If you frequent colonial-era house museums you will be quite familiar with seeing all manner of heavy cast iron pots, pans and tools crammed or clustered in kitchen fireplaces, sometimes sitting on iron ‘dogs’ on the floor of the fireplace or suspended from ‘cranes’ fitted into the brick work. But rarely do we see these seemingly rudimentary set-ups in operation in Australia, let alone get to actually prepare food on them.
The closest we probably get to experiencing hearth-side cooking is on camping trips, using billies or iron pots and Dutch ovens and perhaps spits to roast from. I recently visited Old Sturbridge Village Living History Museum, in Massachusetts, USA, to see hearth-side cookery and other practical crafts from the 1830s in action.
Boarding at the Bixby’s
Along with all the interactive food and handicraft experiences at Old Sturbridge Village, the main incentive for my visit was to participate in a hands-on weekend program ‘Boarding with the Bixby’s’ to experience cooking in an 1830’s style kitchen. This special ‘sleepover’ program allows visitors to be ‘guests’ in an 1830s farmhouse, which was the home of blacksmith Emerson Bixby and his family, from 1826 until the 1870s. Under the supervision of two wonderful museum guides, six guests are apprenticed to a trade for two hours (I was assigned to the blacksmith’s forge), prepare the evening meal, eat it before sleeping the night on straw mattresses, attend to the morning chores (gather eggs, milk the cow) and cook up leftovers from last night’s dinner for breakfast. All this is done without electricity or running water in the house, pumping water into jugs and washing dishes in basins.
Multi-function cookery
My particular focus was on hearth-fire cookery techniques. Modern iron cooking ‘ranges’ were being introduced from the late 18th century, however a vast number of people cooked in open fireplaces, well into the 1800s. Generally they were fitted with iron rods suspended above the fire or ‘cranes’ that could be swung in and out for easier and safer access to the pots that hung from them. These cooking systems may seem rudimentary, but a skilled cook knew how to manage pots, pans, cauldrons and pokers and expose them to the right type of heat by positioning them in various parts of the fireplace. They were also very versatile, enabling multiple cooking techniques – boiling, stewing, frying, roasting, toasting – all at the same time, using different types of vessels and utensils.
The dinner menu
On the dinner menu was potted cheese with crackers, roasted lamb seasoned with kitchen pepper (an old favourite of The Cook & the Curator), served with mint sauce, ‘fricasee’ of parsnips (cooked in milk), boiled carrots and potatoes, rhubarb and apple pie, cheese and walk-up’ bread (similar to a scone-dough loaf).
Before the fire
Old recipes often ask you to place something ‘before the fire’ which for modern cooks is a curious option. It means of course, cooking in front of the fire rather than on it, using radiant heat. For more gentle cooking pots and dishes could be placed in the area in front of the fire, sitting on the warm hearthstones, or if more heat was required, on trivets placed over small piles of coals scooped from the firebed. For dishes that required constant stirring – custard or a sauce that might stick, for example – this ‘satellite’ set-up saved the cook the discomfort of reaching into the fire itself, which was hot work and also unsafe. Saute pans could be purchased with legs attached specifically for this type of cooking, saving the need for trivets.
Dangling about
Meat was roasted before the fire, on spits that were either built into the hearth-fire cooking system or attached to the mantle shelf. Wealthy households often in the 19th-century installed spits that turned automatically, either with a wind-up ‘jack’ mechanism or using a ‘smoke jack’ that used energy created by smoke drawn up into the chimney. Although less efficient, the dangle spit (shown above) was a cheaper option that any household could employ.

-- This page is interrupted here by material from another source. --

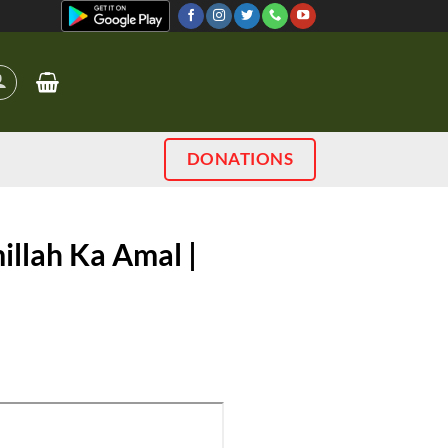
DONATIONS
illah Ka Amal |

A skewer would be pushed through a haunch of meat or trussed poultry, and each end of the skewer then tied to two lengths of twine or cord, which are knotted at the top and fixed to the mantle, with the meat suspended in front of the fire. The strands were then carefully twisted, causing the meat to spin around as it unwound. This as quite an art – twisted too tightly the meat would spin too quickly, so the correct tension was required. For the meat to cook evenly the string would have to be re-twisted every few minutes and needed constant attention, and you can understand what a boon it must have been to have a mechanical apparatus. A pot was placed beneath the meat to catch any drippings and juices for gravy.
A red hot poker
Mulled cider was a popular hot drink, particularly in the winter months. Rather than using precious pot hanging space to heat the cider up it could be heated up in a jug as shown above using an iron poker. The poker was placed in the fire’s hot coals until red hot, then carefully dipped into the jug (you have to be careful as it spatters as it hisses and sizzles) and stirred through the cider until the heat is transferred from the rod into the cider. The cider can be left to keep warm until required.